No matter. We're comfortably settled in at the Carriagetown edition of Plum Island Coffee Roasters, the old J Bucks, which has been brewing up the good stuff — in our case a nice and much-needed Sumatra roast with a nice body and nutty finish — since last December. It's air-conditioned, there's a pleasant vibe and, the real reason we're here, the New Boston Duo is making its area debut.
Interesting confluence of perspectives and styles at work here: You've got Amesbury guitarist George Little, who started out as a folkie, writing, among other things, funny tunes about local subjects, like Mr. Donuts, the late, lamented purveyor of trans-fats, securing his "serious" music bona-fides in classical guitar and string performance, teaming up with fellow Longy School of Music violinist Elizabeth Burke to play ... jazz?
Yup. Standards, mostly, that have been reimagined, reinterpreted. Which, of course, is the beauty of standards. And, in the NBD's case, centered around "le red hot" gipsy jazz vocabulary and vibe. They seem most at home with dark colors and minor keys, like Django's classic "Minor Swing" and "Dark Eyes," a Russian Gipsy folk song he liked so well that he recorded it three times (as "Les yeux noirs"). They'll play "Only a Paper Moon" and "All of Me," and interestingly, spin it into "Bossa Dorado," the jazz manouche classic by Dorado Schmitt, mais bein sur) They also mix it up with tunes "Georgia," "Over the Rainbow" and "All My Loving," the Fab Four hit. It's tricky terrain, of course — instrumentation, musical mindset and, at times, a set list that invokes Reinhardt and Grappelli, titanic forces in jazz, performing well-remembered songs in new, different ways. But Little and Burke aren't shooting for cover band status: They're playing in the style, but not aping it, and bringing something of themselves, their backgrounds, to the performance. The Sunday debut showed a good energy, good communication between two players who are clearly in sync, musically.

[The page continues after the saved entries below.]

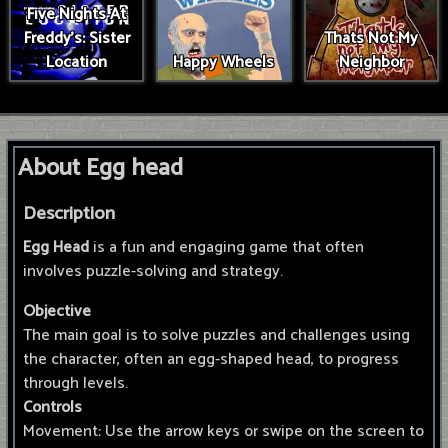
Five Nights At
Freddy's: Sister
Thats Not My
Location
Happy Wheels
Neighbor
About Egg head
Description
Egg Head
is a fun and engaging game that often
involves puzzle-solving and strategy.
Objective
The main goal is to solve puzzles and challenges using
the character, often an egg-shaped head, to progress
through levels.
Controls
Movement: Use the arrow keys or swipe on the screen to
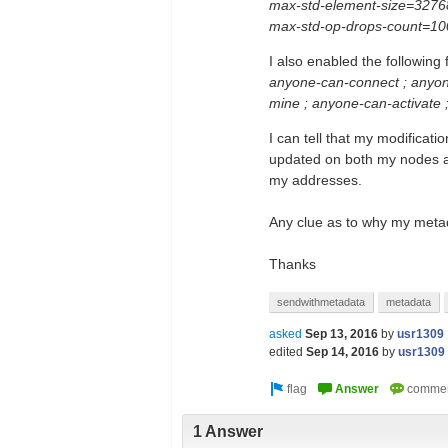
max-std-element-size=3276
max-std-op-drops-count=10
I also enabled the following
anyone-can-connect ; anyon
mine ; anyone-can-activate
I can tell that my modificat
updated on both my nodes aft
my addresses.
Any clue as to why my metad
Thanks
sendwithmetadata
metadata
asked
Sep 13, 2016
by
usr1309
edited
Sep 14, 2016
by
usr1309
1 Answer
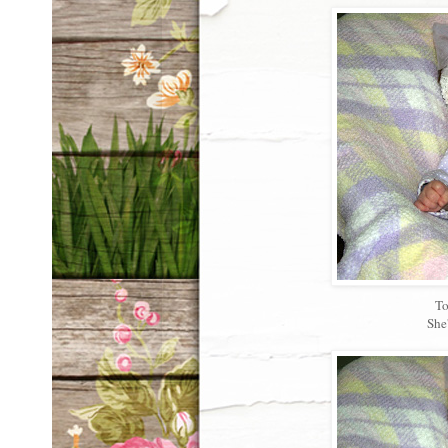
To
She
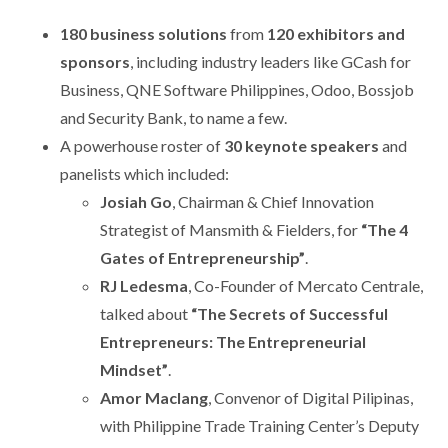
180 business solutions
from
120 exhibitors and
sponsors
, including industry leaders like GCash for
Business, QNE Software Philippines, Odoo, Bossjob
and Security Bank, to name a few.
A powerhouse roster of
30 keynote speakers
and
panelists which included:
Josiah Go
, Chairman & Chief Innovation
Strategist of Mansmith & Fielders, for
“
The 4
Gates of Entrepreneurship”
.
RJ Ledesma
, Co-Founder of Mercato Centrale,
talked about
“
The Secrets of Successful
Entrepreneurs: The Entrepreneurial
Mindset”
.
Amor Maclang
, Convenor of Digital Pilipinas,
with Philippine Trade Training Center’s Deputy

A pleasant morning. Seems strange, though, clapping on a Sunday morning, like an affront to God or something. Our Pilgrim forebears must be turning over in their graves. Outside, the rain has stopped, the sun is blazing. It's a steam bath. Little and Burke have packed up their gear and are taking off to the other side of the river, where Homecoming is in full swing. They'll do some busking, then Little is off to Maudslay State Park, where he is performing the music for Theater in the Open's production of "The Tempest," using arrangements of surviving songs from Robert Johnson — the 16th-century lutenist, not the Delta blues singer — as well as improvisation and other works by contemporaries of Johnson.